Continuation of front page (51) Int.Cl. ⁵ Identification code Office reference number FI technical display area C12R 1:01)

Claims (4)

[Claims] 1. A L-carnitine-producing bacterium belonging to the genus Agrobacterium / Rhizobium, which has the ability to produce L-carnitine from crotonobetaine and / or γ-butyrobetaine and which does not catabolize the latter. Were cultured in the presence of growth substrate with crotonobetaine and / or γ-butyrobetaine to accumulate accumulated L
-A method for producing L-carnitine, which comprises collecting carnitine. 2. Crotonobetaine, γ-butyrobetaine or a mixture thereof in an amount of 0.1 to 10% by weight based on the medium.

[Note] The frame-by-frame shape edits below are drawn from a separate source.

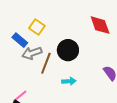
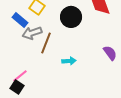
black circle: (68, 50) -> (71, 17), moved

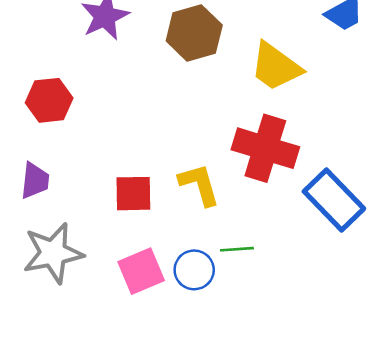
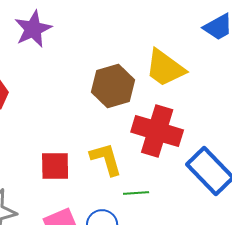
brown hexagon: (194, 33) -> (113, 86), moved
green line: (237, 249) -> (136, 193), moved

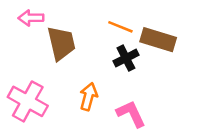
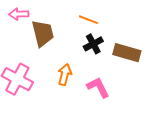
brown rectangle: (158, 40) -> (127, 53), moved

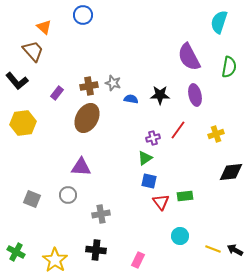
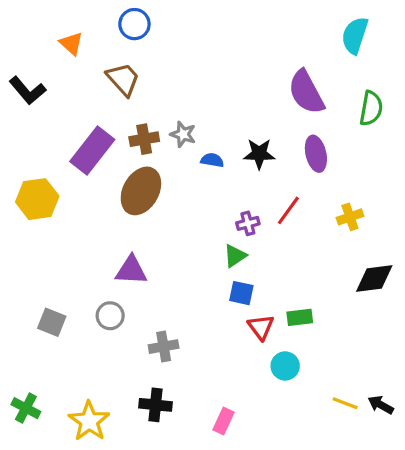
brown trapezoid: (33, 51) -> (123, 79), moved
black L-shape: (17, 81) -> (27, 91), moved
purple rectangle: (57, 93) -> (92, 150), size x2.0
cyan circle: (180, 236) -> (285, 366), moved

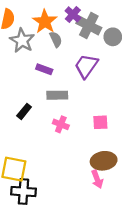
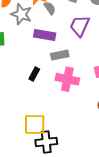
purple rectangle: (44, 69) -> (45, 35), size x1.5
pink cross: (61, 124) -> (67, 79), size x1.6

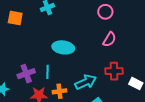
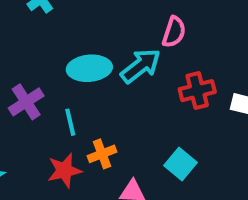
purple cross: (26, 74) -> (26, 102), moved
cyan arrow: (86, 82) -> (141, 66), moved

The manufacturing method according to claim 1, wherein the amount is used. 3. The method according to claim 1, wherein dimethylglycine, choline, glutamate, acetate and / or betaine are used as growth substrates. 4. The method according to claim 1, wherein the growth substrate is used in an amount of 0.1 to 10% by weight based on the culture medium.